What the task requires: Return all lines from the entries below in which the word "content" is present.

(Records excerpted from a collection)
------------------------------------------------------------------------
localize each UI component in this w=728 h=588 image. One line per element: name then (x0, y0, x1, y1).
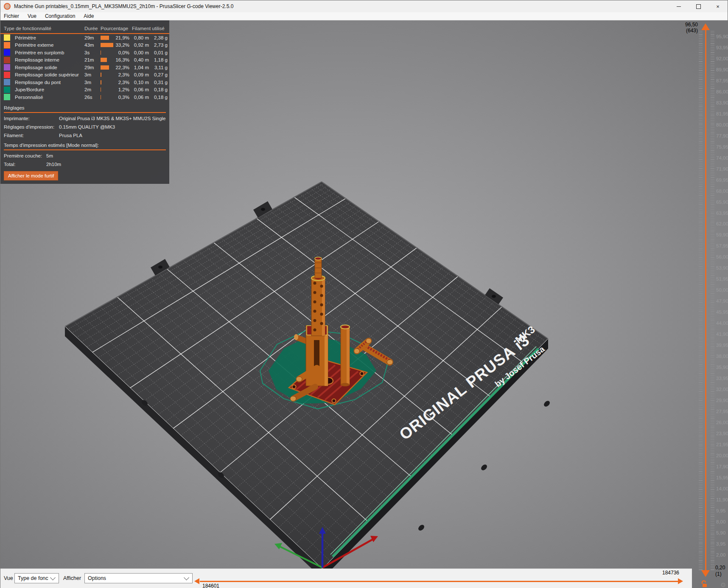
feature-grams: 0,18 g (151, 87, 170, 92)
feature-duration: 3m (84, 72, 101, 77)
lock-open-icon[interactable] (701, 580, 708, 588)
feature-label: Remplissage solide supérieur (15, 72, 84, 77)
layer-slider-top-values: 96,50 (643) (677, 22, 698, 34)
first-layer-value: 5m (46, 153, 53, 159)
show-dropdown[interactable]: Options (84, 573, 193, 583)
feature-meters: 0,06 m (132, 95, 151, 100)
percentage-bar (101, 73, 101, 77)
feature-duration: 29m (84, 35, 101, 40)
printer-label: Imprimante: (4, 116, 59, 121)
first-layer-row: Première couche: 5m (4, 153, 166, 159)
print-settings-value: 0.15mm QUALITY @MK3 (59, 124, 115, 130)
feature-label: Personnalisé (15, 95, 84, 100)
percentage-bar (101, 87, 101, 92)
show-label: Afficher (63, 575, 81, 581)
feature-duration: 2m (84, 87, 101, 92)
legend-rows: Périmètre 29m 21,9% 0,80 m 2,38 g Périmè… (0, 34, 169, 101)
layer-tick-label: 87,95 (716, 78, 728, 83)
layer-slider-track[interactable] (705, 30, 706, 570)
layer-tick-label: 41,90 (716, 332, 728, 337)
feature-label: Périmètre (15, 35, 84, 40)
feature-duration: 21m (84, 57, 101, 62)
menu-fichier[interactable]: Fichier (0, 12, 23, 20)
move-slider-min-value: 184601 (202, 583, 219, 588)
legend-row[interactable]: Remplissage du pont 3m 2,3% 0,10 m 0,31 … (0, 79, 169, 86)
legend-row[interactable]: Périmètre externe 43m 33,2% 0,92 m 2,73 … (0, 42, 169, 49)
menu-configuration[interactable]: Configuration (41, 12, 79, 20)
feature-meters: 0,09 m (132, 72, 151, 77)
layer-slider-labels: 95,9093,9592,0089,9087,9586,0083,9081,95… (716, 34, 728, 557)
gear-icon[interactable]: ⚙ (720, 581, 726, 588)
move-slider-track[interactable] (200, 581, 678, 582)
layer-tick-label: 33,95 (716, 376, 728, 381)
legend-row[interactable]: Périmètre 29m 21,9% 0,80 m 2,38 g (0, 34, 169, 42)
legend-row[interactable]: Jupe/Bordure 2m 1,2% 0,06 m 0,18 g (0, 86, 169, 94)
legend-row[interactable]: Remplissage interne 21m 16,3% 0,40 m 1,1… (0, 56, 169, 64)
feature-grams: 0,31 g (151, 80, 170, 85)
feature-duration: 3s (84, 50, 101, 55)
layer-slider-bottom-handle[interactable] (701, 570, 710, 577)
layer-slider-top-handle[interactable] (701, 23, 710, 30)
feature-label: Jupe/Bordure (15, 87, 84, 92)
legend-row[interactable]: Remplissage solide 29m 22,3% 1,04 m 3,11… (0, 64, 169, 71)
legend-row[interactable]: Périmètre en surplomb 3s 0,0% 0,00 m 0,0… (0, 49, 169, 56)
feature-percent: 0,3% (115, 95, 132, 100)
move-slider-left-handle[interactable] (194, 578, 199, 584)
layer-tick-label: 83,90 (716, 100, 728, 105)
layer-tick-label: 86,00 (716, 89, 728, 94)
feature-meters: 0,40 m (132, 57, 151, 62)
layer-tick-label: 77,90 (716, 133, 728, 138)
feature-percent: 22,3% (115, 65, 132, 70)
feature-grams: 0,18 g (151, 95, 170, 100)
layer-tick-label: 69,95 (716, 177, 728, 183)
feature-color-swatch (4, 42, 10, 48)
layer-slider-ticks-right (711, 31, 714, 571)
feature-grams: 2,73 g (151, 42, 170, 48)
legend-row[interactable]: Personnalisé 26s 0,3% 0,06 m 0,18 g (0, 93, 169, 101)
layer-tick-label: 68,00 (716, 188, 728, 194)
layer-tick-label: 2,00 (716, 552, 728, 557)
chevron-down-icon (184, 575, 189, 580)
feature-percent: 2,3% (115, 72, 132, 77)
move-slider-right-handle[interactable] (678, 578, 683, 584)
layer-tick-label: 21,95 (716, 442, 728, 447)
feature-percent: 0,0% (115, 50, 132, 55)
3d-viewport[interactable]: ORIGINAL PRUSA i3 MK3 by Josef Prusa (0, 20, 728, 588)
layer-tick-label: 63,95 (716, 211, 728, 216)
menu-aide[interactable]: Aide (79, 12, 98, 20)
feature-meters: 0,80 m (132, 35, 151, 40)
layer-tick-label: 75,95 (716, 144, 728, 149)
feature-color-swatch (4, 49, 10, 56)
feature-grams: 0,01 g (151, 50, 170, 55)
app-icon (4, 3, 11, 10)
layer-tick-label: 44,00 (716, 321, 728, 326)
close-button[interactable]: × (708, 0, 728, 12)
feature-grams: 2,38 g (151, 35, 170, 40)
view-dropdown[interactable]: Type de fonction (14, 573, 59, 583)
feature-label: Remplissage du pont (15, 80, 84, 85)
total-time-value: 2h10m (46, 162, 61, 167)
filament-value: Prusa PLA (59, 133, 82, 138)
layer-tick-label: 38,00 (716, 354, 728, 359)
percentage-bar (101, 36, 109, 40)
chevron-down-icon (50, 575, 56, 580)
layer-tick-label: 45,95 (716, 309, 728, 315)
feature-duration: 26s (84, 95, 101, 100)
layer-tick-label: 17,90 (716, 464, 728, 469)
menu-vue[interactable]: Vue (23, 12, 41, 20)
layer-tick-label: 35,90 (716, 365, 728, 370)
close-icon: × (716, 3, 720, 10)
percentage-bar (101, 43, 113, 47)
filament-label: Filament: (4, 133, 59, 138)
maximize-button[interactable] (689, 0, 708, 12)
percentage-bar (101, 65, 109, 70)
minimize-button[interactable] (669, 0, 689, 12)
feature-grams: 3,11 g (151, 65, 170, 70)
legend-panel: Type de fonctionnalité Durée Pourcentage… (0, 20, 169, 184)
col-type: Type de fonctionnalité (4, 26, 84, 31)
window-controls: × (669, 0, 728, 12)
feature-percent: 1,2% (115, 87, 132, 92)
legend-row[interactable]: Remplissage solide supérieur 3m 2,3% 0,0… (0, 71, 169, 79)
feature-color-swatch (4, 72, 10, 78)
stealth-mode-button[interactable]: Afficher le mode furtif (4, 171, 58, 180)
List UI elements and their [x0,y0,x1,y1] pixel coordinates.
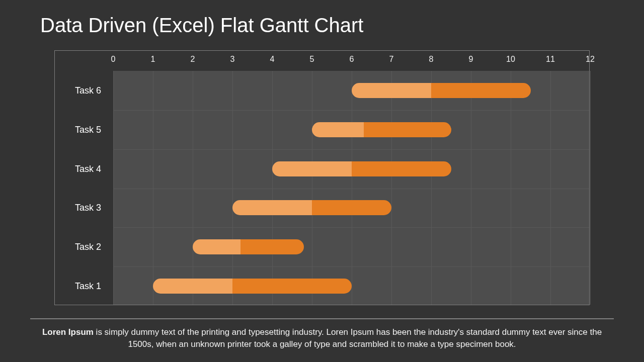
gantt-bar-segment-b [240,239,304,254]
x-tick: 0 [111,55,116,64]
grid-vline [312,71,312,305]
task-label: Task 1 [75,281,113,292]
gantt-bar-segment-a [153,279,232,294]
x-tick: 12 [586,55,595,64]
task-label: Task 5 [75,124,113,135]
gantt-bar [153,279,352,294]
footer-bold: Loren Ipsum [42,327,94,337]
gantt-bar-segment-a [193,239,240,254]
gantt-bar-segment-a [312,122,364,137]
y-axis-labels: Task 6Task 5Task 4Task 3Task 2Task 1 [55,51,113,305]
footer-text: is simply dummy text of the printing and… [94,327,602,348]
footer-caption: Loren Ipsum is simply dummy text of the … [30,318,614,350]
grid-vline [550,71,551,305]
gantt-bar [272,161,451,176]
plot-area: 0123456789101112 [113,51,589,305]
gantt-bar [352,83,531,98]
grid-hline [113,189,589,189]
grid-hline [113,110,589,111]
task-label: Task 4 [75,163,113,174]
x-tick: 11 [546,55,555,64]
grid-hline [113,227,589,228]
gantt-bar-segment-b [431,83,531,98]
gantt-bar-segment-b [312,200,391,215]
grid-vline [511,71,511,305]
gantt-bar-segment-a [232,200,312,215]
x-tick: 5 [310,55,314,64]
grid-vline [471,71,471,305]
gantt-bar-segment-a [352,83,431,98]
x-tick: 4 [270,55,275,64]
x-tick: 2 [191,55,195,64]
grid-vline [113,71,114,305]
x-tick: 3 [230,55,235,64]
gantt-chart: Task 6Task 5Task 4Task 3Task 2Task 1 012… [54,50,590,305]
x-tick: 6 [350,55,354,64]
gantt-bar [232,200,391,215]
x-tick: 1 [151,55,155,64]
gantt-bar-segment-b [232,279,352,294]
grid-vline [232,71,233,305]
x-tick: 10 [506,55,515,64]
grid-area [113,71,589,305]
grid-vline [272,71,273,305]
gantt-bar-segment-b [352,161,451,176]
gantt-bar-segment-b [364,122,451,137]
grid-hline [113,149,589,150]
grid-vline [590,71,591,305]
x-tick: 8 [429,55,434,64]
grid-vline [193,71,193,305]
grid-vline [153,71,153,305]
grid-vline [391,71,392,305]
x-tick: 7 [389,55,394,64]
grid-hline [113,266,589,267]
grid-vline [352,71,352,305]
gantt-bar [312,122,451,137]
x-tick: 9 [469,55,473,64]
gantt-bar [193,239,304,254]
task-label: Task 6 [75,85,113,96]
gantt-bar-segment-a [272,161,352,176]
grid-vline [431,71,432,305]
x-axis-ticks: 0123456789101112 [113,51,589,71]
page-title: Data Driven (Excel) Flat Gantt Chart [40,14,363,37]
task-label: Task 2 [75,242,113,252]
task-label: Task 3 [75,203,113,213]
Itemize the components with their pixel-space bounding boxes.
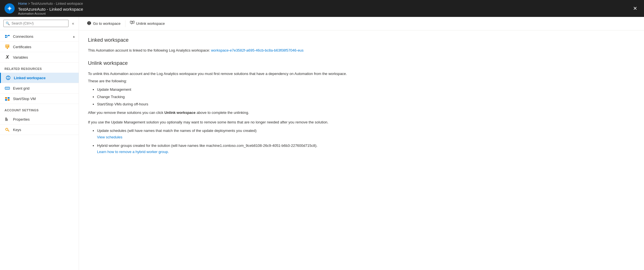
connections-expand-icon: ▲ xyxy=(72,35,75,38)
startstop-vm-icon xyxy=(5,96,10,101)
linked-workspace-title: Linked workspace xyxy=(88,37,635,43)
related-resources-header: RELATED RESOURCES xyxy=(0,64,79,72)
breadcrumb: Home > TestAzureAuto - Linked workspace xyxy=(18,2,83,6)
svg-rect-9 xyxy=(6,46,8,47)
svg-point-10 xyxy=(6,47,8,49)
svg-point-0 xyxy=(8,7,11,10)
linked-workspace-section: Linked workspace This Automation account… xyxy=(88,37,635,54)
event-grid-label: Event grid xyxy=(13,86,30,90)
main-layout: 🔍 « Connections ▲ xyxy=(0,17,644,270)
page-title: TestAzureAuto - Linked workspace xyxy=(18,7,83,12)
svg-rect-8 xyxy=(6,45,9,46)
unlink-workspace-section: Unlink workspace To unlink this Automati… xyxy=(88,60,635,155)
linked-workspace-body: This Automation account is linked to the… xyxy=(88,48,635,54)
nav-section-related: Linked workspace Event grid xyxy=(0,72,79,105)
bullet-update-management: Update Management xyxy=(97,87,635,93)
bullet-startstop-vms: Start/Stop VMs during off-hours xyxy=(97,101,635,107)
update-bullets: Update schedules (will have names that m… xyxy=(88,128,635,155)
update-bullet-schedules: Update schedules (will have names that m… xyxy=(97,128,635,140)
title-bar: Home > TestAzureAuto - Linked workspace … xyxy=(0,0,644,17)
sidebar-item-variables[interactable]: X Variables xyxy=(0,52,79,63)
content-area: Go to workspace Unlink workspace Linked … xyxy=(79,17,644,270)
certificates-icon xyxy=(5,44,10,50)
linked-workspace-label: Linked workspace xyxy=(14,76,46,80)
certificates-label: Certificates xyxy=(13,45,31,49)
unlink-workspace-button[interactable]: Unlink workspace xyxy=(127,19,168,28)
sidebar-item-linked-workspace[interactable]: Linked workspace xyxy=(0,73,79,83)
variables-icon: X xyxy=(5,54,10,60)
svg-rect-2 xyxy=(8,35,10,36)
search-bar: 🔍 « xyxy=(0,17,79,30)
startstop-vm-label: Start/Stop VM xyxy=(13,97,36,101)
account-settings-header: ACCOUNT SETTINGS xyxy=(0,105,79,113)
search-input[interactable] xyxy=(3,20,69,27)
svg-rect-23 xyxy=(7,119,8,121)
properties-label: Properties xyxy=(13,117,30,121)
unlink-workspace-title: Unlink workspace xyxy=(88,60,635,66)
unlink-workspace-icon xyxy=(130,21,134,26)
sidebar-item-startstop-vm[interactable]: Start/Stop VM xyxy=(0,94,79,104)
unlink-workspace-label: Unlink workspace xyxy=(136,21,165,26)
update-bullet-hybrid: Hybrid worker groups created for the sol… xyxy=(97,143,635,155)
variables-label: Variables xyxy=(13,55,28,59)
svg-rect-17 xyxy=(5,97,7,99)
toolbar-divider xyxy=(125,20,125,27)
nav-section-account: Properties Keys xyxy=(0,113,79,136)
goto-workspace-button[interactable]: Go to workspace xyxy=(83,19,124,28)
svg-rect-20 xyxy=(8,99,10,101)
unlink-desc3-bold: Unlink workspace xyxy=(164,110,196,115)
goto-workspace-icon xyxy=(87,21,91,26)
page-content: Linked workspace This Automation account… xyxy=(79,30,644,270)
keys-icon xyxy=(5,127,10,132)
unlink-desc1: To unlink this Automation account and th… xyxy=(88,71,635,77)
app-icon xyxy=(5,3,15,14)
sidebar-item-certificates[interactable]: Certificates xyxy=(0,42,79,52)
svg-rect-18 xyxy=(8,97,10,99)
connections-icon xyxy=(5,34,10,39)
sidebar-item-connections[interactable]: Connections ▲ xyxy=(0,31,79,42)
svg-line-29 xyxy=(131,23,133,24)
sidebar: 🔍 « Connections ▲ xyxy=(0,17,79,270)
sidebar-item-keys[interactable]: Keys xyxy=(0,125,79,135)
svg-rect-21 xyxy=(5,118,6,121)
connections-label: Connections xyxy=(13,34,33,39)
learn-hybrid-link[interactable]: Learn how to remove a hybrid worker grou… xyxy=(97,150,169,154)
unlink-desc3-part2: above to complete the unlinking. xyxy=(196,110,249,115)
unlink-desc3: After you remove these solutions you can… xyxy=(88,110,635,116)
keys-label: Keys xyxy=(13,128,21,132)
unlink-desc3-part1: After you remove these solutions you can… xyxy=(88,110,164,115)
svg-rect-22 xyxy=(6,118,7,121)
svg-rect-1 xyxy=(5,35,6,36)
breadcrumb-home[interactable]: Home xyxy=(18,2,27,6)
linked-workspace-icon xyxy=(5,75,11,81)
event-grid-icon xyxy=(5,85,10,91)
linked-workspace-desc: This Automation account is linked to the… xyxy=(88,48,210,52)
properties-icon xyxy=(5,116,10,122)
svg-rect-3 xyxy=(5,37,6,38)
update-management-desc: If you use the Update Management solutio… xyxy=(88,119,635,125)
workspace-link[interactable]: workspace-e7e3582f-a695-46cb-bc8a-b63f08… xyxy=(211,48,303,52)
toolbar: Go to workspace Unlink workspace xyxy=(79,17,644,30)
search-icon: 🔍 xyxy=(6,21,10,25)
unlink-bullets: Update Management Change Tracking Start/… xyxy=(88,87,635,107)
svg-point-24 xyxy=(6,128,8,130)
collapse-button[interactable]: « xyxy=(71,20,75,27)
update-bullet-schedules-text: Update schedules (will have names that m… xyxy=(97,129,257,133)
goto-workspace-label: Go to workspace xyxy=(93,21,121,26)
unlink-workspace-body: To unlink this Automation account and th… xyxy=(88,71,635,155)
update-bullet-hybrid-text: Hybrid worker groups created for the sol… xyxy=(97,143,317,148)
close-button[interactable]: ✕ xyxy=(631,4,639,13)
svg-rect-19 xyxy=(5,99,7,101)
view-schedules-link[interactable]: View schedules xyxy=(97,135,122,139)
title-text: Home > TestAzureAuto - Linked workspace … xyxy=(18,2,83,15)
sidebar-item-event-grid[interactable]: Event grid xyxy=(0,83,79,94)
nav-section-main: Connections ▲ Certificates X xyxy=(0,30,79,64)
page-subtitle: Automation Account xyxy=(18,12,83,15)
bullet-change-tracking: Change Tracking xyxy=(97,94,635,100)
sidebar-item-properties[interactable]: Properties xyxy=(0,114,79,125)
unlink-desc2: These are the following: xyxy=(88,78,635,84)
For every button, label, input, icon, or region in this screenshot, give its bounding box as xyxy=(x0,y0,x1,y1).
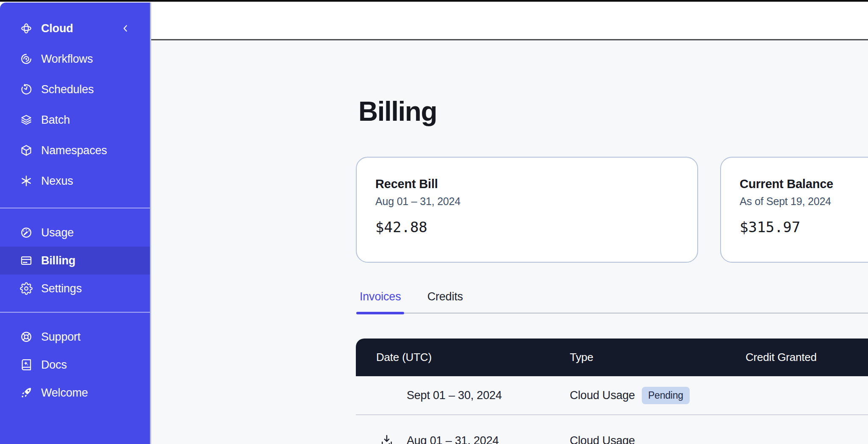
------------------------------------------------------------------------
Solved exercise:
content-area: Go to workspace Unlink workspace Linked … xyxy=(79,17,644,270)
page-content: Linked workspace This Automation account… xyxy=(79,30,644,270)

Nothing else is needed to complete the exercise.